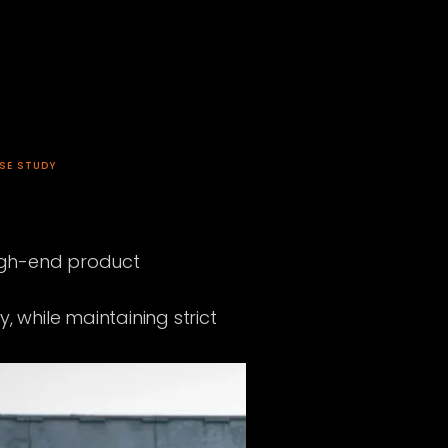
SE STUDY
high-end product
 while maintaining strict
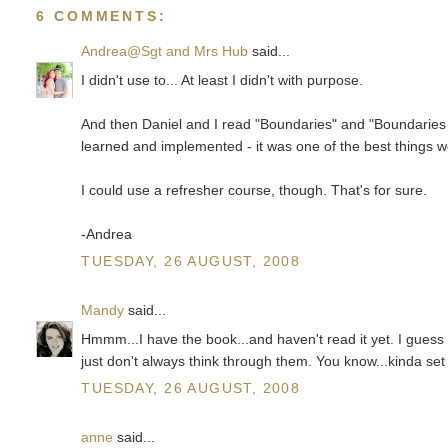
6 COMMENTS:
Andrea@Sgt and Mrs Hub
said...
I didn't use to... At least I didn't with purpose.
And then Daniel and I read "Boundaries" and "Boundaries 
learned and implemented - it was one of the best things 
I could use a refresher course, though. That's for sure.
-Andrea
TUESDAY, 26 AUGUST, 2008
Mandy
said...
Hmmm...I have the book...and haven't read it yet. I guess 
just don't always think through them. You know...kinda set
TUESDAY, 26 AUGUST, 2008
anne
said...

□ □ □ □

TASK REQUIREMENTS:
Your answer should be the lines of the records that include the word "read".

RESULT:
And then Daniel and I read "Boundaries" and "Boundaries 
Hmmm...I have the book...and haven't read it yet. I guess 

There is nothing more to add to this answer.